Fachrul pun mengimbau jemaah dan panitia yang menyelenggarakan pengajian tidak hanya fokus pada pelaksanaan acara, namun juga turut memperhatikan keselamatan ulama atau dai yang menjadi penceramah. Upaya ini sebagai bentuk kewaspadaan terhadap potensi gangguan keamanan.
"Saya imbau, semua pihak untuk ikut menjaga kelancaran acara, termasuk keamanan pendakwah," kata Fachrul.
Ia pun berharap peristiwa penyerangan terhadap ulama tak terulang lagi dan umat dapat menjalani kehidupan keagamaan yang rukun dan damai.

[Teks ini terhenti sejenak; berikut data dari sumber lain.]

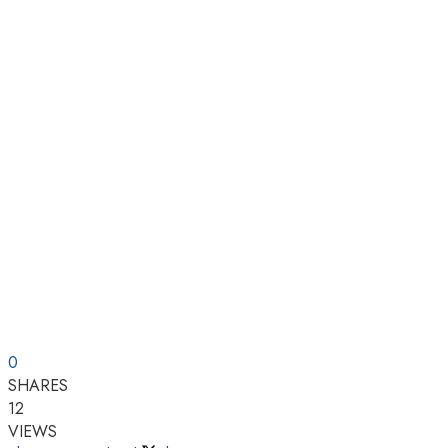
0
SHARES
12
VIEWS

Seperti diketahui, Syekh Ali Jaber ditusuk seorang pria pada Minggu (13/9) kemarin. Peristiwa ini terjadi saat Syekh Ali Jaber mengisi ceramah di Masjid Falahuddin, Bandar Lampung. Akibatnya, tangan kanan pendakwah itu terluka akibat tusukan.

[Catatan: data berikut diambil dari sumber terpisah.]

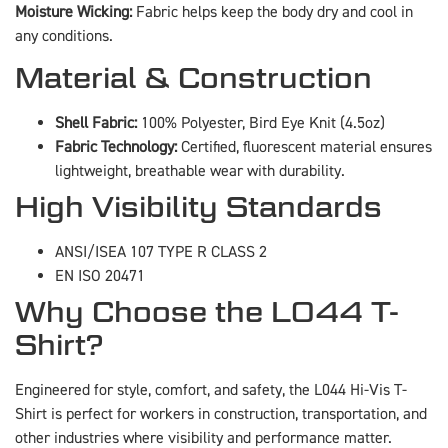
Moisture Wicking:
Fabric helps keep the body dry and cool in
any conditions.
Material & Construction
Shell Fabric:
100% Polyester, Bird Eye Knit (4.5oz)
Fabric Technology:
Certified, fluorescent material ensures
lightweight, breathable wear with durability.
High Visibility Standards
ANSI/ISEA 107 TYPE R CLASS 2
EN ISO 20471
Why Choose the L044 T-
Shirt?
Engineered for style, comfort, and safety, the L044 Hi-Vis T-
Shirt is perfect for workers in construction, transportation, and
other industries where visibility and performance matter.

Peristiwa ini juga mendapat reaksi dari Dewan Masjid Indonesia (DMI) Provinsi Lampung. Mereka mendesak kepolisian yang menangani kasus penusukan ulama terkenal di Indonesia Syekh Ali Jaber seterang-terangnya. Pengungkapan kasus dan motif penusukan tersebut, menjadi penting agar tidak terulang kembali kasus yang sama di tempat berbeda.
Adapun tersangka yang merupakan pelaku penyerangan langsung diringkus dan diserahkan ke polisi. Tersangka yang berinisial AA (27) itu kini ditahan selama 20 hari ke depan.
Kepala Biro Penerangan Masyarakat Divisi Humas Polri Brigjen (Pol) Awi Setiyono menuturkan, pihaknya sudah memeriksa delapan orang saksi dalam perkara tersebut. Namun, ia tidak merinci siapa saja saksi yang sudah diperiksa.
Pelaku dijerat dengan pasal-pasal terkait penganiayaan berat dan membawa senjata tajam tanpa hak.
"Sesuai Pasal 351 ayat 2 (KUHP) dengan ancaman pidana penjara 5 tahun dan Pasal 2 ayat 1 UU Darurat Nomor 12 Tahun 1951 dengan ancaman pidana penjara 10 tahun," kata Awi.